Once again, do shell script is the MVP of scripting on macOS, because it lets me hand off commands to helpful unix tools like curl, which goes and fetches the entire contents of any URL.

set theFeed to (characters 1 thru 2000 of theFeed) as string

Then I parse the first 2000 characters of the feed — that’s all I need, and podcast RSS feeds are big.

set theEpisode to item 2 of (getmatch(theFeed, "<title>Upgrade ([0-9]+)"))

Now I’m using Michael Klement’s helpful getmatch subroutine to do a regular-expression search1 to grab the first episode number to appear in the feed.

set theEpisode to ((theEpisode as integer) + 1)

Increment the integer by one, and we’ve got our new episode number.

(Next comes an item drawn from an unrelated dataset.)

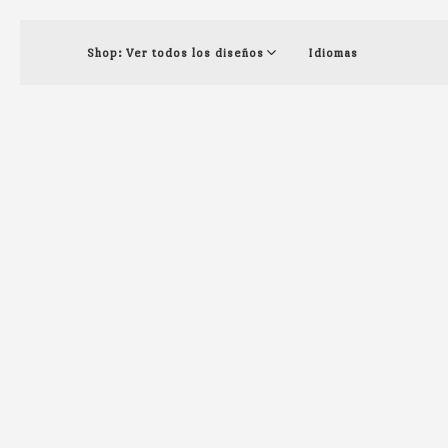
Shop: Ver todos los diseños
Idiomas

The CMS we’ve built for The Incomparable generates a semicolon-delimited stats file for every podcast, so for my Incomparable podcasts I have to parse slightly differently:

set theResult to (do shell script "curl")
set theStart to (characters 1 thru 6 of theResult) as string
set theEpisode to (characters 1 thru ((offset of ";" in theStart) - 1) of theStart) as string
set episodeCount to ((theEpisode as integer) + 1)

And for podcasts that don’t have episode numbers, I fall back on dates:

if mychoice contains "Six Colors" then
set todaysDay to day of (current date) as string
set theMonth to month of (current date) as string
set theYear to (year of (current date)) as string
set theNewName to ("sixcolors-" & theMonth & "-" & todaysDay & "-" & theYear)
tell application "System Events"
    set name of file (theDesktop & "Six Colors:sixcolors.logicx") to (theNewName & ".logicx")
    set name of folder (theDesktop & "Six Colors") to theNewName
end tell
end if

It’s a nice touch that reduces the amount of work I need to do to prep my workspace and begin the real work at hand. If you could see yourself using something like this to get your job done, feel free to look at my AppleScript source code. And don’t forget: the Internet is a wonderful resource that your scripts can use to save you effort.

  1. Seriously, if you write AppleScript scripts, you need these subroutines. Having grep available in my scripts has been transformative.